My Garage Seat
I am becoming a man of new interests. When I started working in late June, 1976 it was a mere two months before I got engaged to be married. Our wedding was just after Thanksgiving. By February we had bought a house. It was a nice little starter house with three bedrooms and a bath upstairs and a kitchen, living room, dining room, den and half bath downstairs. As a starter house, there was either nothing to do to it or everything to do to it. It was fine and perfectly livable when we bought it for $64,000, but we chose instead to dream bigger and slowly redo almost every room one way or another. Given that our combined income, even after our respective first raises was $29,000. That meant that our finances involved a mortgage of $55,000 (15% down-payment), a monthly payment of some $615 (I took a 15-year mortgage and there was monthly escrow of taxes and homeowner’s insurance). That represented 36% of our post-tax income, leaving us $1,076 per month of disposable income for food, commutation, clothing and household renovations. There were no savings left after the down-payment. And there were credit card bills to pay for the closing costs, which I had not anticipated to be so much. That meant that anything we wanted to do to the house we did ourselves. Every night I would come home and take out the heat gun and strip a few more feet of old-lady-green panted mounding and/or baseboard. I learned to do all sorts of home repairs in those days including painting, wallpapering, kitchen renovating, laying down new linoleum flooring and simple wiring. Anything big we got a family-friend contractor to do with me taking a few days off to do the heavy lifting and grunt work.

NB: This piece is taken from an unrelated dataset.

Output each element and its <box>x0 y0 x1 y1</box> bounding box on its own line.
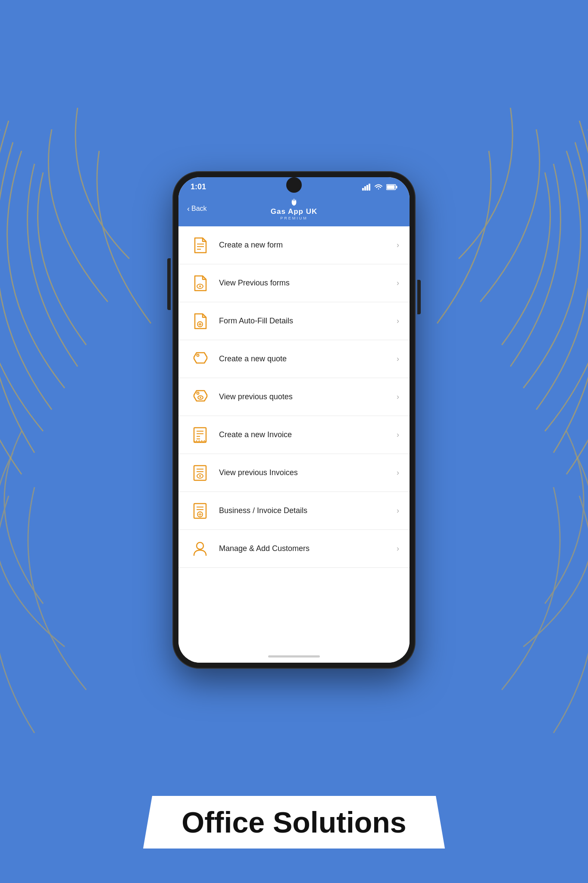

As the first one of my siblings to get a house (even though I was the youngest), when both of my sisters came to visit and see the homestead, as humble as it may have been, they both wondered aloud the same thing; where had I learned to wield tools and do handy work around the house? We had grown up our whole lives without a fatherly presence and with a mother who was too busy either in graduate school or working to bother with trivialities like DIY projects around the house. It is safe to say that since most of the homes we lived in growing up were rentals, and short-term ones at that, there had been precious few projects to learn about wielding tools as simple as hammers and screwdrivers, much less anything resembling a power tool. Both of my sisters were more than a little surprised and perplexed by this working class affectation I had assumed.
Over the years I did many household projects in the various primary and secondary homes that I owned. They ran the gamut from basic to involved and my participation also ranged from detached to involved. The trend over the years was unmistakable, the more responsibility I took on at work, the busier I got. That meant that I not only didn’t take vacation time for household projects, but I rarely took more than half of my vacation time at all. In those days, finding a work/life balance was far less a managerial goal than it is these days. There was also the matter of money. There was more of it for projects, but enough more to afford the luxury to have other professionals do the work. When you move up in class in your housing, there is also less that you can reasonable DIY and still maintain the quality integrity of the home. So the odds were stacked against my continued advancement and involvement in household projects. That was all she wrote for many years.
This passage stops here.